Toch Kamermeerderheid in zicht voor verbod op homogenezing
In dit artikel:
Een wetsvoorstel van VVD en D66 om conversietherapie — in het wetsvoorstel aangeduid als ‘homogenezing’ — strafbaar te stellen, lijkt alsnog voldoende steun in de Tweede Kamer te krijgen. Het voorstel, dat in 2023 al klaar lag, leek na het wetgevingsdebat eerder dit jaar buiten bereik, maar wijzigingen in de tekst hebben partijen die eerst terughoudend waren weten te overtuigen.
De belangrijkste aanpassing beperkt de strafbaarheid tot gedragingen die gericht zijn op het ‘stelselmatig’ of ‘op indringende wijze’ onderdrukken of veranderen van iemands seksuele gerichtheid of genderidentiteit. Daardoor is uitgesloten dat normale, vrijwillige gesprekken — bijvoorbeeld binnen kerken — in de meeste gevallen als strafbaar worden gezien. Met die scherpere afbakening heeft BBB zich achter het wetsvoorstel geschaard. Ook het CDA, vertegenwoordigd door Derk Boswijk, ziet in de gewijzigde tekst voldoende toenadering; hij benadrukt dat niet elk gesprek over homoseksualiteit als conversietherapie moet worden bestempeld.

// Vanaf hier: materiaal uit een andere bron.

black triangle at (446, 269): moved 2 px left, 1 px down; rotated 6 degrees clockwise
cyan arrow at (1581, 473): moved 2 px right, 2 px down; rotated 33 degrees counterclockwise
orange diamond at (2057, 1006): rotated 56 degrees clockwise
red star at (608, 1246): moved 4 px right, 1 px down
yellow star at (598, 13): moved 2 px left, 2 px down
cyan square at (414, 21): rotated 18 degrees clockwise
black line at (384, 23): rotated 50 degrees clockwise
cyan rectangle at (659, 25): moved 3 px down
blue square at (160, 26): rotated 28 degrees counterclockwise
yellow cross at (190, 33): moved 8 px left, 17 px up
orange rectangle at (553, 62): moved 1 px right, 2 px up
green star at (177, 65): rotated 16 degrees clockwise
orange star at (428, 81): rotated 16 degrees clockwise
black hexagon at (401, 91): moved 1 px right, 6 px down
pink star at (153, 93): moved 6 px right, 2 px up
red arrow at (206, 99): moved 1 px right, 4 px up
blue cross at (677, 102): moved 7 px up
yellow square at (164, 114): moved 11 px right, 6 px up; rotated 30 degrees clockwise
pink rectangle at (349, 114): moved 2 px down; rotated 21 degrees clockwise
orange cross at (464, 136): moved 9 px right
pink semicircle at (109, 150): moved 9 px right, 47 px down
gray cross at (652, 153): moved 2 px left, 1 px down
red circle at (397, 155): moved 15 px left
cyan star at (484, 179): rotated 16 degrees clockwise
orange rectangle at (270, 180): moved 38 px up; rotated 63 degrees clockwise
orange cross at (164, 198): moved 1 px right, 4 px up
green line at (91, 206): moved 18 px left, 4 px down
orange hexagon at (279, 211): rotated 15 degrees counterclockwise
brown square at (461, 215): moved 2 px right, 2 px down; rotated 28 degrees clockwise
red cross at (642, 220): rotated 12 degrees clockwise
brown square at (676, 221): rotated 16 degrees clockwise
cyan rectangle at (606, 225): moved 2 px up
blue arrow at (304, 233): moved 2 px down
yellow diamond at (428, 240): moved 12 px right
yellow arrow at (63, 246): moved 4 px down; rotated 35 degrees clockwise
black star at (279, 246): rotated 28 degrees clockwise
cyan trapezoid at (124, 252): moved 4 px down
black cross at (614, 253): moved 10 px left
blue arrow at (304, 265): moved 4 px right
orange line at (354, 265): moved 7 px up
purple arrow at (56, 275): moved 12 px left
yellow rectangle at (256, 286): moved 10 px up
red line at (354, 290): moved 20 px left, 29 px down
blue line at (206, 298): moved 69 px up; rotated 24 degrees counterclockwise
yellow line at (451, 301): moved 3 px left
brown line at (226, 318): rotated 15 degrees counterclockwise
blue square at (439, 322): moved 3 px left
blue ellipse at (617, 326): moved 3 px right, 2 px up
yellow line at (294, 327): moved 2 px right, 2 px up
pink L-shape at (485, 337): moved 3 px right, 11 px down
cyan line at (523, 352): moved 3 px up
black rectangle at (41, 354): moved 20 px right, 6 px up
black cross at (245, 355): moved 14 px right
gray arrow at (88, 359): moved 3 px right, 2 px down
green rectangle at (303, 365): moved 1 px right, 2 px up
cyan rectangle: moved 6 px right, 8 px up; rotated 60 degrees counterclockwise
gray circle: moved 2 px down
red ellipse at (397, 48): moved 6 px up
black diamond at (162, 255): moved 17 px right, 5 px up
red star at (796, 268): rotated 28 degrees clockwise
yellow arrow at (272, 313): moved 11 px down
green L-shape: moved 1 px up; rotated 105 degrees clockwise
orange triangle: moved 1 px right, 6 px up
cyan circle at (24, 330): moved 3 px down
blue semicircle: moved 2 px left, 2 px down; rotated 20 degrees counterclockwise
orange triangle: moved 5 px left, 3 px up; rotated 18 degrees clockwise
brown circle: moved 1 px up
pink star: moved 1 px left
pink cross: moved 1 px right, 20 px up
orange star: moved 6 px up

NSC overweegt eveneens steun, maar wil extra duidelijkheid dat zorgverleners niet worden vervolgd als zij bij jongeren terughoudend optreden richting medische transitie. Die zorg gaat vooral over het kunnen ‘terugduwen’ bij jongeren die aandringen op een geslachtsverandering.
Conversietherapieën worden nog aangeboden door sommige religieuze groepen en soms opgedrongen. Dergelijke methoden — variërend van gebedssessies tot wat in het artikel als ‘duivelsuitdrijving’ wordt genoemd — kunnen ernstige, langdurige psychische schade veroorzaken en zijn niet wetenschappelijk onderbouwd als effectief middel om seksuele voorkeur of genderidentiteit te veranderen.
Kortom: door het beperken van de strafrechtelijke reikwijdte is het wetsvoorstel hernieuwd in staat steun te verkrijgen, terwijl het probeert onderscheid te maken tussen schadelijke, doelgerichte conversiepraktijken en reguliere (vrijwillige) gesprekken of zorgpraktijken.